The questions of how we know what we know or how we deem what we know as "knowledge"  have formed a core part of epistemology - the philosophical branch concerned with the nature and origin of knowledge. More than that, these questions have found their way into several other disciplines and research fields, including effective altruism. 

The core principles of EA involve making decisions and taking actions based on the best available evidence and reasoning in order to do the most good. This directly ties into epistemology and the questions of how we know what we know, because effective altruists need to ensure that their knowledge about what actions are most effective is well-founded, true, and justified. 

The tripartite theory of knowledge was initially introduced by the ancient Greek philosopher Plato, and is now a fundamental idea in philosophy.

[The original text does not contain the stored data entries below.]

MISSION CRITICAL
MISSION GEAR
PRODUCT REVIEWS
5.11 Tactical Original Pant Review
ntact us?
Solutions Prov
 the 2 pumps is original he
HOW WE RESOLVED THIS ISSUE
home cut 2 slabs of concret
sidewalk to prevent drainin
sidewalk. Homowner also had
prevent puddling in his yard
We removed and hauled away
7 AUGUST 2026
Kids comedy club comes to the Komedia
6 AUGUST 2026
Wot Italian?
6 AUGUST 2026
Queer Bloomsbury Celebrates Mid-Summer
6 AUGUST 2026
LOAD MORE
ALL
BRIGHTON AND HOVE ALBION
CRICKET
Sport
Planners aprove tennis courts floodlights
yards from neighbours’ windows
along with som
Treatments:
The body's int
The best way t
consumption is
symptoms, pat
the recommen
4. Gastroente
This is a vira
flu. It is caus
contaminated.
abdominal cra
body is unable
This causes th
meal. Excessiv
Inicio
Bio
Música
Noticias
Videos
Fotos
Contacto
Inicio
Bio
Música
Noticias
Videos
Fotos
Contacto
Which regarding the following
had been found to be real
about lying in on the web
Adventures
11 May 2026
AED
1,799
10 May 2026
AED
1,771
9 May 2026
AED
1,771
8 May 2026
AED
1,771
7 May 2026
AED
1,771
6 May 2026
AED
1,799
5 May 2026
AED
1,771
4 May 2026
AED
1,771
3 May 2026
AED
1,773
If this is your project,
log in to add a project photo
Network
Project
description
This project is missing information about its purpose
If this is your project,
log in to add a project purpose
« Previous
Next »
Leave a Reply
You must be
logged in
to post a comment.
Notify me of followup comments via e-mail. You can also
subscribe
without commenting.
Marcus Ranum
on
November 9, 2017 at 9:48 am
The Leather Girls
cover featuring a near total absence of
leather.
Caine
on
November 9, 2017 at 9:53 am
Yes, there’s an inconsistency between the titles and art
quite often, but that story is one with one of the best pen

The theory creates a framework of conditions that must be met in order for something to be classified as "knowledge", and for someone to truly "know" something.

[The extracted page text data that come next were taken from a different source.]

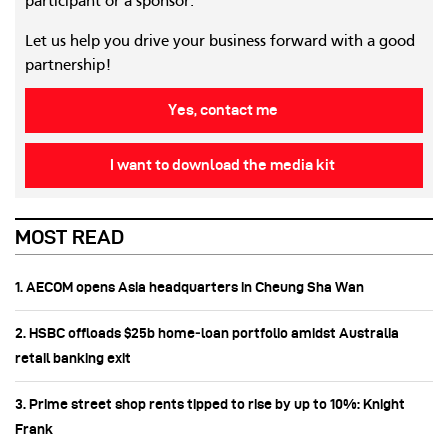
participant or a sponsor.
Let us help you drive your business forward with a good
partnership!
Yes, contact me
I want to download the media kit
MOST READ
1. AECOM opens Asia headquarters in Cheung Sha Wan
2. HSBC offloads $25b home‑loan portfolio amidst Australia
retail banking exit
3. Prime street shop rents tipped to rise by up to 10%: Knight
Frank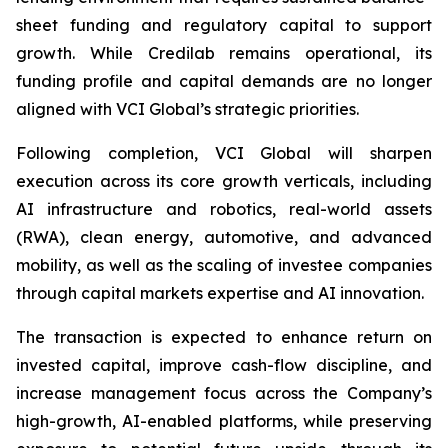
sheet funding and regulatory capital to support
growth. While Credilab remains operational, its
funding profile and capital demands are no longer
aligned with VCI Global’s strategic priorities.
Following completion, VCI Global will sharpen
execution across its core growth verticals, including
AI infrastructure and robotics, real-world assets
(RWA), clean energy, automotive, and advanced
mobility, as well as the scaling of investee companies
through capital markets expertise and AI innovation.
The transaction is expected to enhance return on
invested capital, improve cash-flow discipline, and
increase management focus across the Company’s
high-growth, AI-enabled platforms, while preserving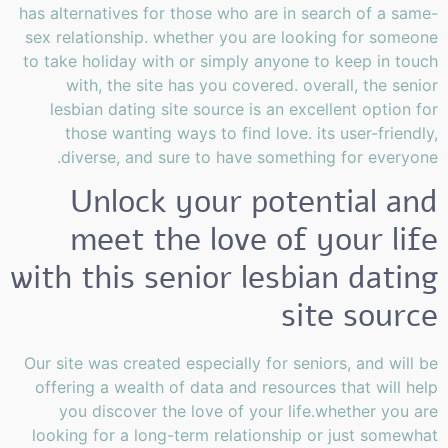
has alternatives for those who are in search of a same-
sex relationship. whether you are looking for someone
to take holiday with or simply anyone to keep in touch
with, the site has you covered. overall, the senior
lesbian dating site source is an excellent option for
those wanting ways to find love. its user-friendly,
diverse, and sure to have something for everyone.
Unlock your potential and
meet the love of your life
with this senior lesbian dating
site source
Our site was created especially for seniors, and will be
offering a wealth of data and resources that will help
you discover the love of your life.whether you are
looking for a long-term relationship or just somewhat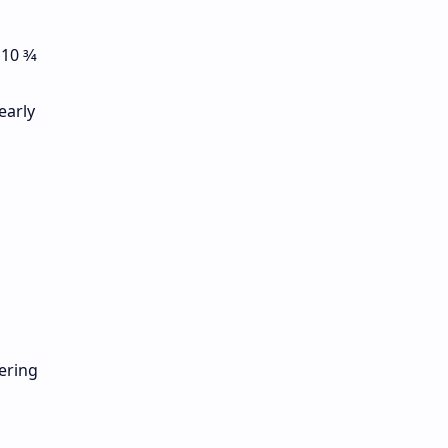
0 3⁄4
early
ering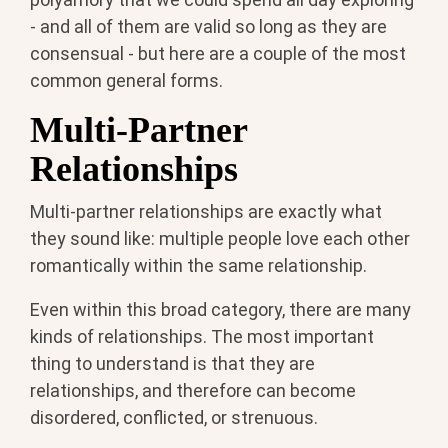
- and all of them are valid so long as they are
consensual - but here are a couple of the most
common general forms.
Multi-Partner
Relationships
Multi-partner relationships are exactly what
they sound like: multiple people love each other
romantically within the same relationship.
Even within this broad category, there are many
kinds of relationships. The most important
thing to understand is that they are
relationships, and therefore can become
disordered, conflicted, or strenuous.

Belief - Truth - Justification

The three conditions of the tripartite theory of knowledge are as follows: belief, truth, and justification. 

  1. Belief: You must genuinely believe the proposition.
  2. Truth: The proposition must correspond to reality.
  3. Justification: There must be solid evidence or reasons supporting the belief.

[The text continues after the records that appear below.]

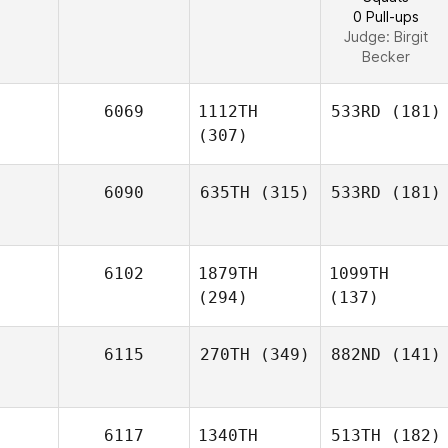
0 Pull-ups
Judge:
Birgit
Becker
6069
1112TH
533RD
(181)
(307)
6090
635TH
(315)
533RD
(181)
6102
1879TH
1099TH
(294)
(137)
6115
270TH
(349)
882ND
(141)
6117
1340TH
513TH
(182)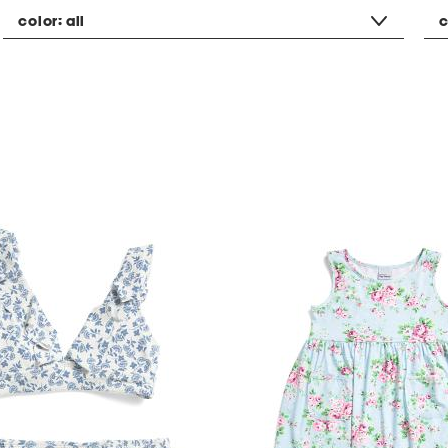
color:
all
c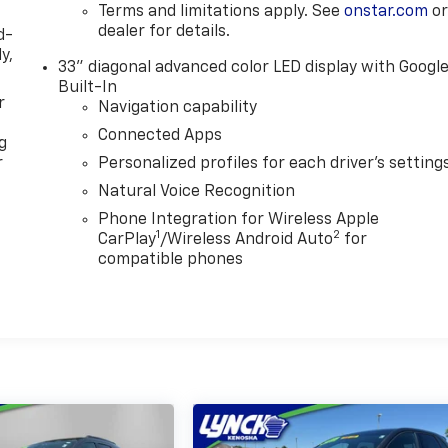
Terms and limitations apply. See
onstar.com
o
dealer for details.
d-
y,
33" diagonal advanced color LED display with Googl
Built-In
r
Navigation capability
Connected Apps
g
r
Personalized profiles for each driver's setting
Natural Voice Recognition
Phone Integration for Wireless Apple
1
2
CarPlay
/Wireless Android Auto
for
compatible phones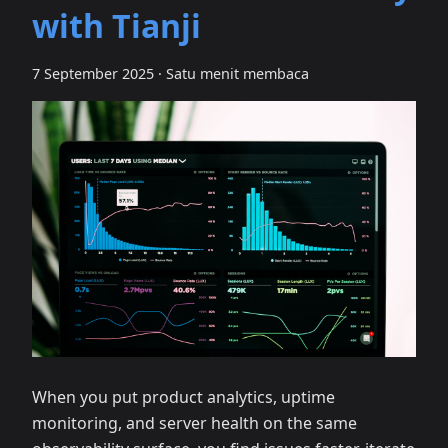
with Tianji
7 September 2025
·
Satu menit membaca
When you put product analytics, uptime
monitoring, and server health on the same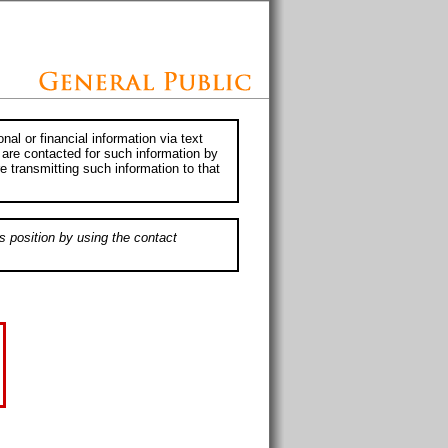
al or financial information via text
 are contacted for such information by
e transmitting such information to that
s position by using the contact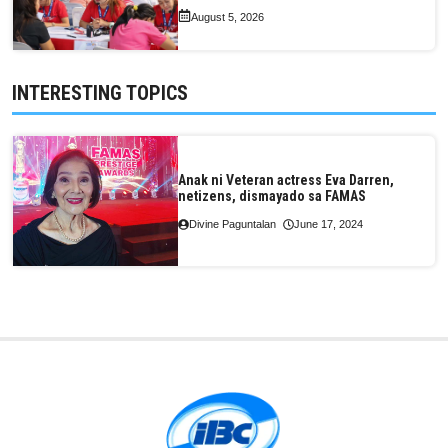
August 5, 2026
INTERESTING TOPICS
Anak ni Veteran actress Eva Darren,
netizens, dismayado sa FAMAS
Divine Paguntalan
June 17, 2024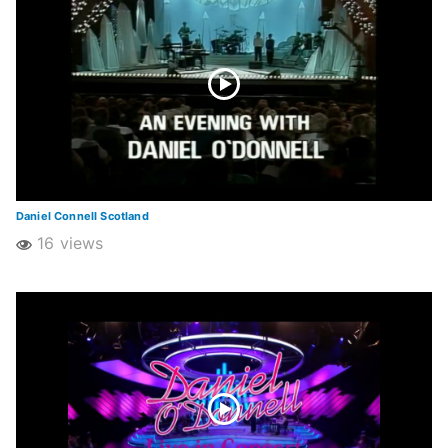
Daniel Connell Scotland
16 views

To illustrate how these conditions lead us to the knowledge of something, I will be using an example in the context of effective altruism. For instance, suppose you believe that Charity A effectively reduces malaria in a specific region. To know this, the three criteria must be met. 

  1. Belief: You must genuinely believe that Charity A effectively reduces malaria
  2. Truth: This belief must correspond to reality - meaning that Charity A must actually be effective in reducing malaria
  3. Justification: Your belief must be supported by solid evidence such as data from trials showing a significant reduction in malaria cases due to the intervention of the charity, independent evaluations, or expert health testimonies that can attest to the positive impact that the charity's work has had. 

For example, you might come across a reputable report stating that Charity A has reduced malaria incidence by 50% in the region over the past year. You also see data from health organizations corroborating these findings. Moreover, personal accounts from those in the affected areas might confirm the positive changes. With this evidence, your belief is not only true but also justified, fulfilling the tripartite theory's criteria. Thus, you can confidently claim to know that Charity A is effectively reducing malaria in the region - which also ensures that your support and donations are well-placed. 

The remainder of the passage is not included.